Я заметил, что перешел от "они" к "мы" и от "мы" к "я". В этом было все дело: "они" становились "нами", а "мы" – "мной". Пошел он на хрен, отец Беннет, и туда же церковь Святой Бригиты, Пегги Уолш и акт раскаяния, пошла подальше исповедальная кабинка и все, чему меня учили в школе и дома. На это потребовалось три месяца. Потребовалось бы меньше, но в ноябре и декабре в Бонсонге было нечто вроде затишья. Однако после Тета, Кесанга и долины Ашау я бы прикончил собственного брата, если бы увидел его во вражеской форме.

Сьюзан все так же смотрела на реку и не шевелилась, словно не хотела делать резких движений, пока я сжимал в руке остро отточенную саперную лопатку.

Я сделал глубокий вдох.

– Не хочу притворяться, что служил помощником капеллана. Отнюдь. Мы все там свихнулись. Но все-таки понимали, что это временно и сообразно обстоятельствам. И если повезет, мы однажды вернемся на родину. Но беда в том, что забираешь все это домой и навечно меняешься, потому что побывал в самых темных закоулках собственной души – таком месте, о существовании которого знают все, но мало кто туда забредает, но ты сам находился там слишком долго и тебе не пришло в голову, что это ужасно, ты не испытываешь ни грамма вины, что само по себе страшно... ты продолжаешь жить в США, среди нормальных людей, смеешься, шутишь, но несешь в себе секрет, о котором не догадывается даже мать, даже твоя девушка, хотя временами она замечает, что что-то не так... а иногда ты встречаешься с кем-то, кто тоже был там, и вы выдаете друг другу идиотские истории о том, как напились и потрахались, о горячих районах высадки, о тупых офицерах, которые не могут прочитать карту, о самом гнусном переплете, в который пришлось попадать, и о бедняге то ли Бобе, то ли Билле, которого там ухлопали, – о том о сем, но никогда о тех крестьянах, которых расстрелял то ли по ошибке, то ли не по ошибке, и сколько собрал ушей и голов, и как перерезал человеку горло ножом...

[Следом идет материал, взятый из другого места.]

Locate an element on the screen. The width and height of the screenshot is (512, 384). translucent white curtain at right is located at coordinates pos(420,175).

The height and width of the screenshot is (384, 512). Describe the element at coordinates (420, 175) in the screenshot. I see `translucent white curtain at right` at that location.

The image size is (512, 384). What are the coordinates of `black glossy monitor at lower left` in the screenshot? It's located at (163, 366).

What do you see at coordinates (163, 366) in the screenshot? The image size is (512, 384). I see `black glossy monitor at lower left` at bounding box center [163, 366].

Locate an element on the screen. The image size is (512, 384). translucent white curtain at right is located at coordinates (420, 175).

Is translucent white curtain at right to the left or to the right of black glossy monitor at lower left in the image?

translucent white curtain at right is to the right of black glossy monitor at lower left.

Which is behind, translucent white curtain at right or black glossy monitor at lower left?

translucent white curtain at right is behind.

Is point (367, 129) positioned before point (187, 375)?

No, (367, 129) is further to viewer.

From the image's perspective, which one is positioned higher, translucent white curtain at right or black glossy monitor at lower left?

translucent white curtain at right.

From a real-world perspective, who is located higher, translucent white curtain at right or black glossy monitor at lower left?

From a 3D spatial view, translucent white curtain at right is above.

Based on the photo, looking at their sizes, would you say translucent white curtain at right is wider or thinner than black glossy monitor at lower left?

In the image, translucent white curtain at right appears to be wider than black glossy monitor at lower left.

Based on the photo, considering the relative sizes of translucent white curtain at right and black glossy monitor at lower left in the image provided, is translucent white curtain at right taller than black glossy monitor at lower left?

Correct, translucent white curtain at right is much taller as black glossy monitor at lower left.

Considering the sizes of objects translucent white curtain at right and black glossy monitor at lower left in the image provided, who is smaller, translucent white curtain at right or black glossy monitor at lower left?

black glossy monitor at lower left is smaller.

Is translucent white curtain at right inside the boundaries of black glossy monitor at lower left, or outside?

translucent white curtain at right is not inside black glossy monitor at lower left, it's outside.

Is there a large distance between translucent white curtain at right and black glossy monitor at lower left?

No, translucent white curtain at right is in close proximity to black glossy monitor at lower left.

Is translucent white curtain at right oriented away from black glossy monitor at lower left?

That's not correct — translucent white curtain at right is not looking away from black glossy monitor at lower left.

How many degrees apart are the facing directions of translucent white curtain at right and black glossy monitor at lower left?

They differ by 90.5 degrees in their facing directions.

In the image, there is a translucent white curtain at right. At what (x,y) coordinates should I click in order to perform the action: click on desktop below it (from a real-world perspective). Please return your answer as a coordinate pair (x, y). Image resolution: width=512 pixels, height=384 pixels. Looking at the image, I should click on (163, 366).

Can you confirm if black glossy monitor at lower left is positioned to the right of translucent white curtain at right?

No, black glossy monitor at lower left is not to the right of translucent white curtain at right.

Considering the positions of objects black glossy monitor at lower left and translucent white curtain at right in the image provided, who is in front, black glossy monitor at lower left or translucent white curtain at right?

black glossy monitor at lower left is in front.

– А хоть кто-нибудь был там нормальным? – спросила Сьюзан.

Я задумался.

– Хотел бы я сказать, что среди нас были люди, которые сохранили хоть толику морали и человечности. Но не припоминаю... Боевое подразделение обладает способностью самоотбора: солдаты, которые не в силах это вынести, не попадают на передовую или их возвращают обратно. Помню нескольких ребят, которые очень быстро сломались, и их отослали в тыл перебирать бумажки. Это считалось бесчестьем, но мы от них избавились. Да, были и такие, которые сохранили свои моральные и религиозные убеждения, но знаешь, на войне все как в жизни – лучшие умирают молодыми и в первую очередь. Вот самый правильный ответ, который я могу тебе дать.